SELF-HYPNOSIS HAS MANY APPLICATIONS
– for personal development, creativity, improving sports performance and motivation.
Below we have created three steps that you should follow up on after completing hypnosis treatment.
SELF-HYPNOSIS STEP 1
Give yourself the suggestions below 10 times over the next week. You do this when you have gone to bed and are ready to fall asleep.
Example: “I feel good and getting better and better”.
As you say it, imagine how it makes you feel better.
It is important that you do this exercise every night without falling asleep until it is finished.
You can count with your fingers by pressing a finger down so you don’t fall asleep or lose count every time you say the suggestion.
You start to create a pattern of behavior that programs you in a positive way. You’ll find that in the coming days, you respond positively to the suggestion.
SELF-HYPNOSIS STEP 2
(Induction to self-hypnosis)
You continue doing step 1 in week 2.
In addition: Sit comfortably and focus your attention – without effort – on a point opposite you, slightly above eye level.
Now take three deep breaths – slowly. On the third breath, hold your breath for a few seconds while counting backwards from 321.
Now exhale and close your eyes, allow yourself to relax completely and let yourself go into a hypnotic sleep.
Stay in this wonderful and relaxing state for two to three minutes.
Breathe out and close your eyes and allow yourself to relax completely and let yourself go into a hypnotic sleep.
Stay in this wonderful and relaxing state for two to three minutes, counting from 25 down to 1.
You can visualize or imagine the number, for example written on a whiteboard. To get “back” to the here and now, count from one to three and on three, close your eyes and you’re ready to do what you need to do in a more fresh and energized way.
Do this exercise twice a day.
SELF-HYPNOSIS STEP 3 (SUGGESTION/PROGRAMMED SUGGESTION)

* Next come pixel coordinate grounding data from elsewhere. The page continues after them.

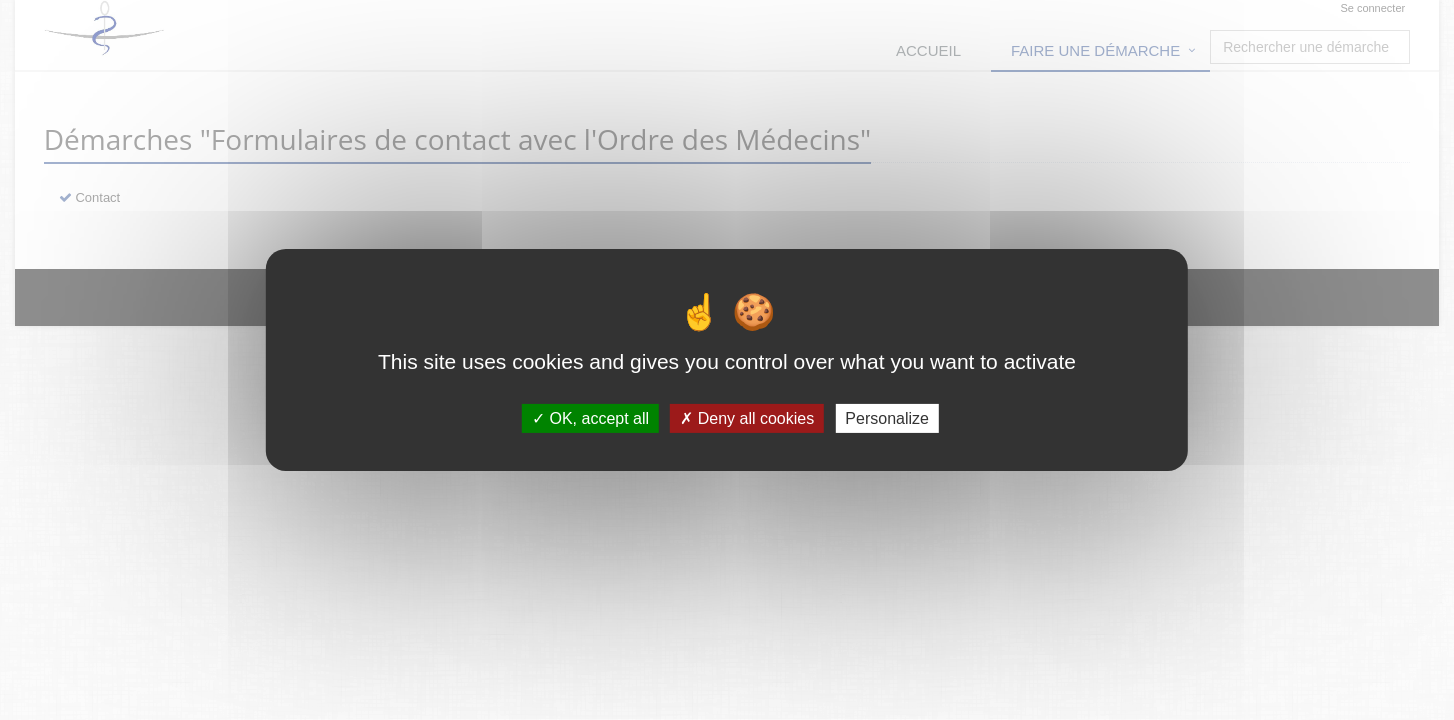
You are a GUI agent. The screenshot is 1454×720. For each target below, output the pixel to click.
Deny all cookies (747, 418)
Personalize (887, 418)
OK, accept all (590, 418)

In week 3, use a piece of paper to write down your own suggestion. It must meet the criteria: positive, simple, credible, measurable and it must be an action that gives you a reward.
Sit somewhere comfortable, find a point above eye level and read the suggestion inside yourself three times, imagining what you read.

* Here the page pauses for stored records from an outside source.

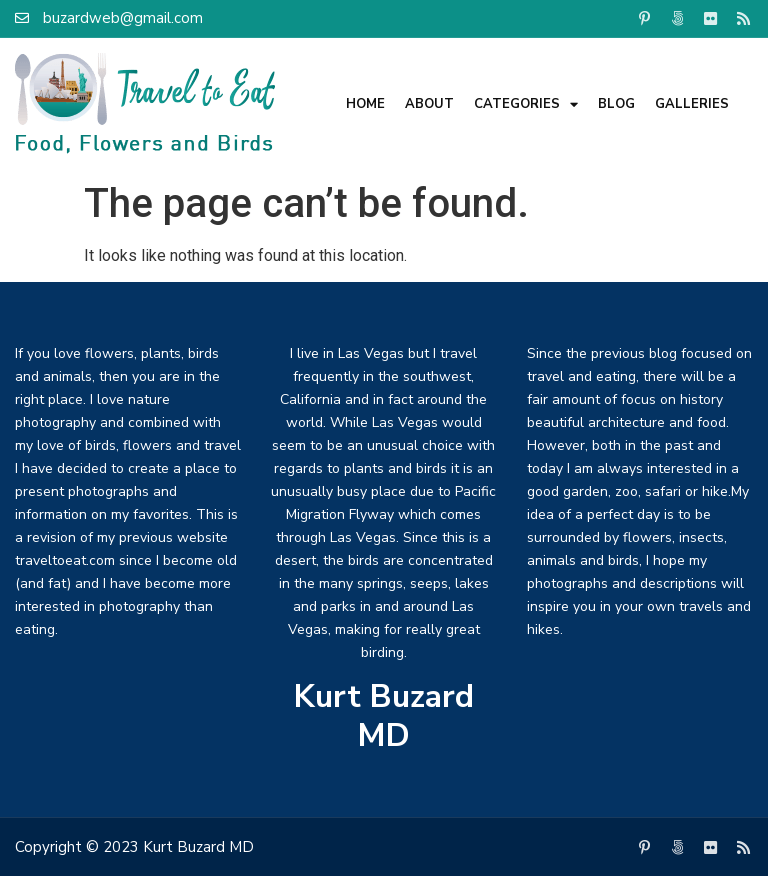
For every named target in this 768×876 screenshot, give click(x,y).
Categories (526, 104)
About (429, 104)
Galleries (692, 104)
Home (365, 104)
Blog (616, 104)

Release the paper and take the first of three deep breaths. On the third breath, count backwards from three to one and exhale slowly. Allow yourself to go into a nice hypnotic state. Now say the suggestion again and again, instead of counting from 25 down to one, imagine the suggestion that you have written down.
You may find that it becomes a slightly fragmented experience, which is fine.
After about two to three minutes, you will “wake up” and come back to the here and now. You will feel comfortable and refreshed.
Give the suggestions time to work by repeating them for a few weeks.